Die Dummy-Runner-Methode kann auch angewendet werden, wenn sich die erste Zwischensicherung seitlich vom Standplatz befindet. Dann belässt man den Dummy-Runner über die komplette Seillänge. In diesem Fall sollte die Selbstsicherung aber minimal 2 Meter lang sein, da der Sichernde eben nur die Strecke bis zum Dummy-Runner als "Pufferzone” hat. Weil in alpinen Routen die Standhaken aber meist direkt oberhalb einer Stelle, an der man gut stehen kann, angebracht sind, gestaltet sich die Methode des "Tieferhängens” meist relativ unbequem und wird selten praktiziert.
2. Plus-Clipp
Bei der Plus-Clipp-Methode überklettert der Vorsteiger den Standplatz und hängt die erste Zwischensicherung der nächsten Seillänge ein, bevor er zum Stand zurückkehrt. Nun kann er den Nachsteiger quasi im Toprope über Körper sichern und dieser kann im Anschluss ohne jeglichen Umbau in den Vorstieg wechseln. Diese Methode hat den Vorteil, dass man dem Nachsteiger gut Zug geben kann und dass das manchmal heikle Losklettern vom Standplatz entfällt. Allerdings ist diese Methode nur bei Wechselführung sinnvoll. Voraussetzung ist, dass genügend Restseil vorhanden ist und dass die erste Zwischensicherung absolut zuverlässig ist. Außerdem sollte sie nicht allzuweit und einigermaßen senkrecht über dem Standplatz sein.

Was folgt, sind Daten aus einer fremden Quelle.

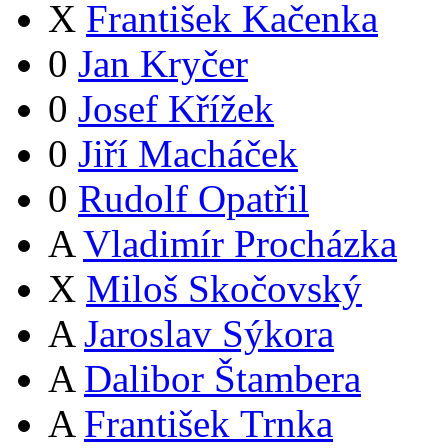
X
František Kačenka
0
Jan Kryčer
0
Josef Křížek
0
Jiří Macháček
0
Rudolf Opatřil
A
Vladimír Procházka
X
Miloš Skočovský
A
Jaroslav Sýkora
A
Dalibor Štambera
A
František Trnka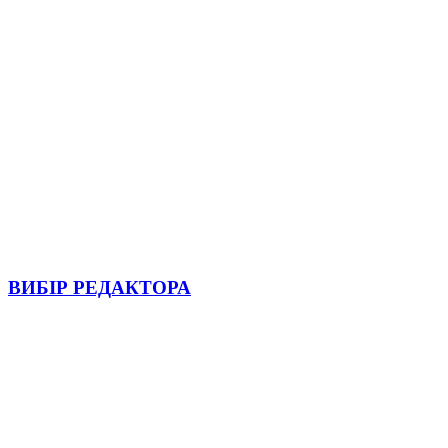
ВИБІР РЕДАКТОРА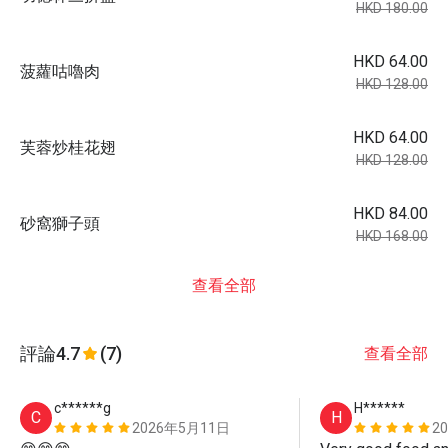
HKD 180.00
HKD 64.00
菠蘿咕嚕肉
HKD 128.00
HKD 64.00
芙蓉炒桂花翅
HKD 128.00
HKD 84.00
砂窩獅子頭
HKD 168.00
查看全部
評論
4.7
(7)
查看全部
c******g
H******
C
H
2026年5月11日
2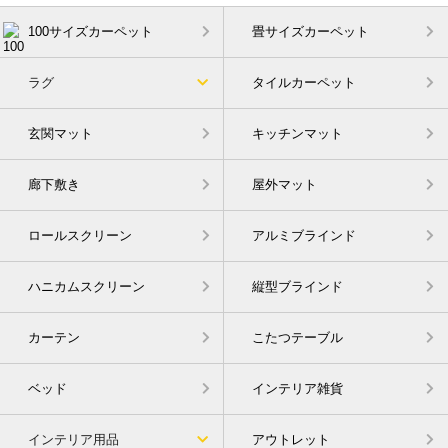
100サイズカーペット
畳サイズカーペット
ラグ
タイルカーペット
玄関マット
キッチンマット
廊下敷き
屋外マット
ロールスクリーン
アルミブラインド
ハニカムスクリーン
縦型ブラインド
カーテン
こたつテーブル
ベッド
インテリア雑貨
インテリア用品
アウトレット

Auch hier sollte die Selbstsicherung mindestens einen, besser anderthalb Meter lang sein. Wichtig: Das Seil muss "falsch herum" in die Zwischensicherung überm Stand geklippt werden, damit es beim darauffolgenden Vorstieg von unten innen nach außen oben durch die Express-Schlinge läuft. Dies ist deshalb nicht problematisch, weil das "falsch herum" eingehängte Seil ja anfangs beim Abklettern des Vorsteigers zum Stand und nachher beim Sichern des Nachsteigers jeweils nach unten verläuft.

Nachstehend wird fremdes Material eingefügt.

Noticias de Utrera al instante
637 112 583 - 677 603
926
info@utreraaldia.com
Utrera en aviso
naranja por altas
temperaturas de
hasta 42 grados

Ablassen mit Plate – So löst man die Blockade
Je nach Körpergewicht des Nachsteigers lässt sich eine blockierte Plate manchmal durch Anheben des Querkarabiners per Hand lösen. Wenn dies nicht möglich ist, muss der Ouerkarabiner mittels einer Bandschlinge und dem eigenen Körpergewicht angehoben werden. Dazu nimmt man zuerst den oder die losen Seilstränge zusätzlich in eine HMS-Körpersicherung. Dann befestigt man eine Bandschlinge mittels Ankerstich am Querkarabiner des Fixpunkt-Sicherungsgerätes.
Diese Schlinge lenkt man dann im Standplatzring oder an einem anderen Fixpunkt weiter oben um und befestigt das andere Ende mit einem Karabiner in der Anseilschlaufe des eigenen Gurts (die Länge der Schlinge muss mit der Selbstsicherung abgestimmt werden, so dass es möglich ist, mit dem Körpergewicht über die Umlenkung einen Gegenzug auf den Querkarabiner zu bringen). Nun das Bremsseil der Körpersicherung festhalten und durch Zurücklehnen langsam einen Gegenzug auf den Querkarabiner aufbauen.

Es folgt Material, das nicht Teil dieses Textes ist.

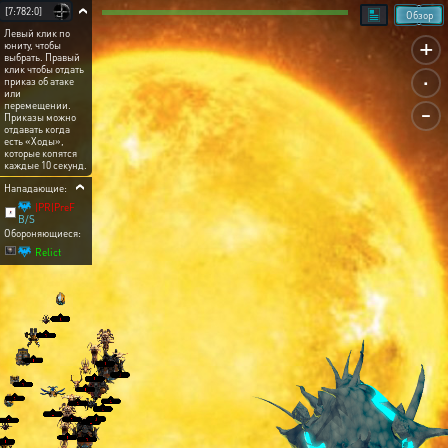
[7:782:0]
Обзор
Левый клик по
+
юниту, чтобы
выбрать. Правый
.
клик чтобы отдать
приказ об атаке
или
-
перемещении.
Приказы можно
отдавать когда
есть «Ходы»,
которые копятся
каждые 10 секунд.
Нападающие:
|PR|PreF
B/S
Обороняющиеся:
Relict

Sobald dieser weit genug nach oben gehoben ist, kann man den Nachsteiger über die Körpersicherung ablassen.
Werden zwei Nachsteiger mit Plate gesichert, aber nur einer soll abgelassen werden, wird der andere Nachsteiger zuerst so weit hochgesichert, bis er gut stehen oder sich in eine Zwischensicherung hängen kann. Im Anschluss dessen losen Seilstrang mit einem Sackstich 10 bis 20 Zentimeter vom Sicherungsgerät entfernt hintersichern. Dann wird nur der lose Seilstrang des Abzulassenden in die Körpersicherung genommen.